About this exercise: Print the whole listing below exactly, skipping every picture.

Input:
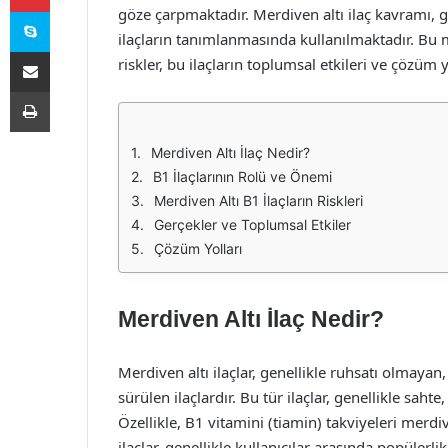
Skype
göze çarpmaktadır. Merdiven altı ilaç kavramı, ge
ilaçların tanımlanmasında kullanılmaktadır. Bu m
E-Posta ile paylaş
riskler, bu ilaçların toplumsal etkileri ve çözüm yo
Yazdır
Merdiven Altı İlaç Nedir?
B1 İlaçlarının Rolü ve Önemi
Merdiven Altı B1 İlaçların Riskleri
Gerçekler ve Toplumsal Etkiler
Çözüm Yolları
Merdiven Altı İlaç Nedir?
Merdiven altı ilaçlar, genellikle ruhsatı olmayan
sürülen ilaçlardır. Bu tür ilaçlar, genellikle sahte
Özellikle, B1 vitamini (tiamin) takviyeleri merdiv
ilaçlar, genellikle kullanıcılar arasında popülerl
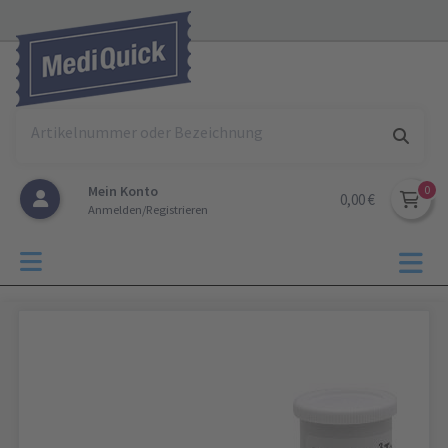
Mein Konto
0,00 €
Anmelden/Registrieren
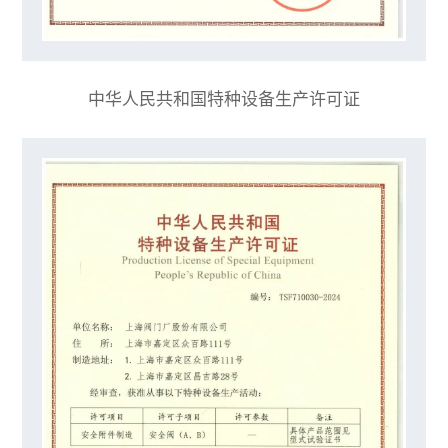
中华人民共和国特种设备生产许可证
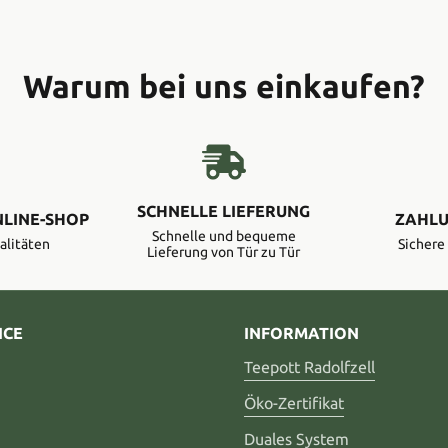
Warum bei uns einkaufen?
SCHNELLE LIEFERUNG
NLINE-SHOP
ZAHLU
Schnelle und bequeme
alitäten
Sicher
Lieferung von Tür zu Tür
ICE
INFORMATION
Teepott Radolfzell
Öko-Zertifikat
Duales System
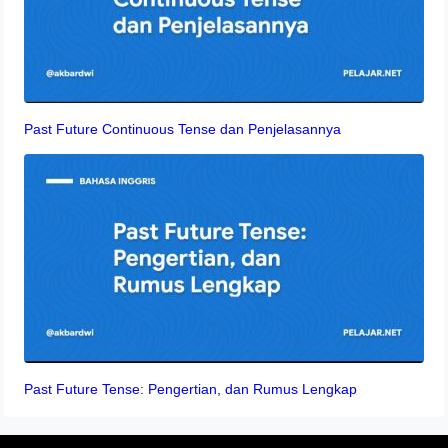
Past Future Continuous Tense dan Penjelasannya
Past Future Tense: Pengertian, dan Rumus Lengkap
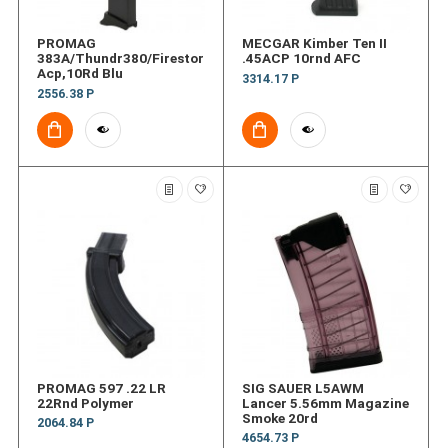
PROMAG
MECGAR Kimber Ten II
383A/Thundr380/Firestorm.380
.45ACP 10rnd AFC
Acp,10Rd Blu
3314.17 Р
2556.38 Р
PROMAG 597 .22 LR
SIG SAUER L5AWM
22Rnd Polymer
Lancer 5.56mm Magazine
Smoke 20rd
2064.84 Р
4654.73 Р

Finished task:
Skype
göze çarpmaktadır. Merdiven altı ilaç kavramı, ge
ilaçların tanımlanmasında kullanılmaktadır. Bu m
E-Posta ile paylaş
riskler, bu ilaçların toplumsal etkileri ve çözüm yo
Yazdır
Merdiven Altı İlaç Nedir?
B1 İlaçlarının Rolü ve Önemi
Merdiven Altı B1 İlaçların Riskleri
Gerçekler ve Toplumsal Etkiler
Çözüm Yolları
Merdiven Altı İlaç Nedir?
Merdiven altı ilaçlar, genellikle ruhsatı olmayan
sürülen ilaçlardır. Bu tür ilaçlar, genellikle sahte
Özellikle, B1 vitamini (tiamin) takviyeleri merdiv
ilaçlar, genellikle kullanıcılar arasında popülerl
Mein Konto
0,00 €
Anmelden/Registrieren
中华人民共和国特种设备生产许可证
Warum bei uns einkaufen?
SCHNELLE LIEFERUNG
NLINE-SHOP
ZAHLU
Schnelle und bequeme
alitäten
Sicher
Lieferung von Tür zu Tür
ICE
INFORMATION
Teepott Radolfzell
Öko-Zertifikat
Duales System
Past Future Continuous Tense dan Penjelasannya
Past Future Tense: Pengertian, dan Rumus Lengkap
PROMAG
MECGAR Kimber Ten II
383A/Thundr380/Firestorm.380
.45ACP 10rnd AFC
Acp,10Rd Blu
3314.17 Р
2556.38 Р
PROMAG 597 .22 LR
SIG SAUER L5AWM
22Rnd Polymer
Lancer 5.56mm Magazine
Smoke 20rd
2064.84 Р
4654.73 Р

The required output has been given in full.